(Saved entries)
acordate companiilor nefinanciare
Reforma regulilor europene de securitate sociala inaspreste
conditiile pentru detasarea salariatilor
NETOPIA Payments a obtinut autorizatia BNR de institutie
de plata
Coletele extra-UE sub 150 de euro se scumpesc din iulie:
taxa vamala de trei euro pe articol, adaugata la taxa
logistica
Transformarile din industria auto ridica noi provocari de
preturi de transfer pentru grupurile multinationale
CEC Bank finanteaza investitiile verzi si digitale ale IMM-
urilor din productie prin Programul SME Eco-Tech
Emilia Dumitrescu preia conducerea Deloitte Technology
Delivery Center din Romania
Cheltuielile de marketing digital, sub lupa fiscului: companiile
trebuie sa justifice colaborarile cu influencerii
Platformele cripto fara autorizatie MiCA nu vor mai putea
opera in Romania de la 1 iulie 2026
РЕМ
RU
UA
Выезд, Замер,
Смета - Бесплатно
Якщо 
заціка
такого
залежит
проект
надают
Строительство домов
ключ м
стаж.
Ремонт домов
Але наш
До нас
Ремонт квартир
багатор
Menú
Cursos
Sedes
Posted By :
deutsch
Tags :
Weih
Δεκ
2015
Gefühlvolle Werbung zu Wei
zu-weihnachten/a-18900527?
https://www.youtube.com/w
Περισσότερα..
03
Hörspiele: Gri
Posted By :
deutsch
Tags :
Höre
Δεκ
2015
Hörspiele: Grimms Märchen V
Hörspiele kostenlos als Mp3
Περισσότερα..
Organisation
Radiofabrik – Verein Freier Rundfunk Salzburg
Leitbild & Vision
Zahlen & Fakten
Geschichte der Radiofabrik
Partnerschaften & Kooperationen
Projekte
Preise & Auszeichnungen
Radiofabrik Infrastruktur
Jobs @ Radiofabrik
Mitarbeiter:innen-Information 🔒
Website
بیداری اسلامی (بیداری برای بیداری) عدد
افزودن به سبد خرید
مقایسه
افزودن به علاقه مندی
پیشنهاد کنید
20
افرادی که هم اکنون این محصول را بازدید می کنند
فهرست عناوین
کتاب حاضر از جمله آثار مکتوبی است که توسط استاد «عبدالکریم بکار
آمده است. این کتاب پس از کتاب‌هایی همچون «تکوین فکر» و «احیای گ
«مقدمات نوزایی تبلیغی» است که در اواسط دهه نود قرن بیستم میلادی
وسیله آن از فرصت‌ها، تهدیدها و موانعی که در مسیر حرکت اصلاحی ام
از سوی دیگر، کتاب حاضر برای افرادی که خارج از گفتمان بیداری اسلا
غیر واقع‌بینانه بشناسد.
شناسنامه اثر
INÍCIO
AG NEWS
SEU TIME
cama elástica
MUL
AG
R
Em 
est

■ How to complete this task:
At the line containing "Partnerschaften & Kooperationen", start copying. Continue exactly through the final line of the entries above and stop there.

■ Solution below:
Partnerschaften & Kooperationen
Projekte
Preise & Auszeichnungen
Radiofabrik Infrastruktur
Jobs @ Radiofabrik
Mitarbeiter:innen-Information 🔒
Website
بیداری اسلامی (بیداری برای بیداری) عدد
افزودن به سبد خرید
مقایسه
افزودن به علاقه مندی
پیشنهاد کنید
20
افرادی که هم اکنون این محصول را بازدید می کنند
فهرست عناوین
کتاب حاضر از جمله آثار مکتوبی است که توسط استاد «عبدالکریم بکار
آمده است. این کتاب پس از کتاب‌هایی همچون «تکوین فکر» و «احیای گ
«مقدمات نوزایی تبلیغی» است که در اواسط دهه نود قرن بیستم میلادی
وسیله آن از فرصت‌ها، تهدیدها و موانعی که در مسیر حرکت اصلاحی ام
از سوی دیگر، کتاب حاضر برای افرادی که خارج از گفتمان بیداری اسلا
غیر واقع‌بینانه بشناسد.
شناسنامه اثر
INÍCIO
AG NEWS
SEU TIME
cama elástica
MUL
AG
R
Em 
est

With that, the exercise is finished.